Because of the new pit-stop arrangements we decided to bring our cars in early to avoid the inevitable rush. But a safety car interlude meant we were unable to capitalise on any advantage the earlier stops might have given us.
The safety car came out but didn’t pick up the leader but instead was ahead of Colin and he was forced to run at a slower pace while other runners made their pit stops. The result was that both Colin and Tim lost a lap. Jonny had stalled at the start – it had been a long time since anyone had tried a race start – dropping him down the field. This enabled John Cutmore in his 1600 Spire to build up an impressive lead. Colin, Tim and Jonny fought a race long battle as they made up places but at the finish they had to be content with eighth, ninth and tenth places.
Richard was 12th having incurred a 10-sec penalty for a pit stop which was too short, while Hugh retired after just eight laps. He experienced vibration with his car which couldn’t be cured even after several pitstops. George was delighted to be 24th and second in his class.
These results determined the starting order for the second, 30-minute race but in between came something with which we were familiar – rain, torrential rain. It was so heavy that for a while it seemed as if the organisers might be obliged to cancel some of the races.
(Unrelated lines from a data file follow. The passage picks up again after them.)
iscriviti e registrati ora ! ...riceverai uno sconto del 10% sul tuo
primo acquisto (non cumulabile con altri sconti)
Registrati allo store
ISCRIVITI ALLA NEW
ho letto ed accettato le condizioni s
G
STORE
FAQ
But the rain stopped as competitors were assembling for the second Mag Sevens race. The track surface was still very wet and this enabled Colin to demonstrate his mastery of such conditions. Arch rival Stephen Nuttall made a good start – a mite too good as things turned out – but Colin got his head down and reeled him in. He led for most of the race with Nuttall in close attendance but on the last lap Colin out braked himself, at the chicane allowing his rival to sneak past.
But as Nuttall had been awarded a 10-sec penalty for jumping the start Colin was the winner. Jonny meanwhile engaged in a race-long duel with his brother Christian but was denied a podium position on the last lap, while Tim finished fifth. Richard and Hugh enjoyed better luck for this race, coming home eighth and tenth respectively, Hugh’s vibration having been cured by a new propshaft fitted betwen the races.
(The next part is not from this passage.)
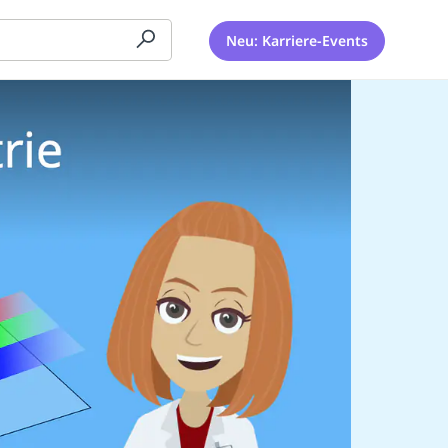
Neu: Karriere-Events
For highlights of the race see here: Thruxton highlights
It was a good start to the season but it might have been even better had it not been for the deployment of the safety car in the first race. But, hey, that’s motor racing and it’s good to be back on track.
Our next outing was the CSCC meeting at Snetterton on 15/16 August and we were looking forward to some warm, dry weather. How wrong we would be!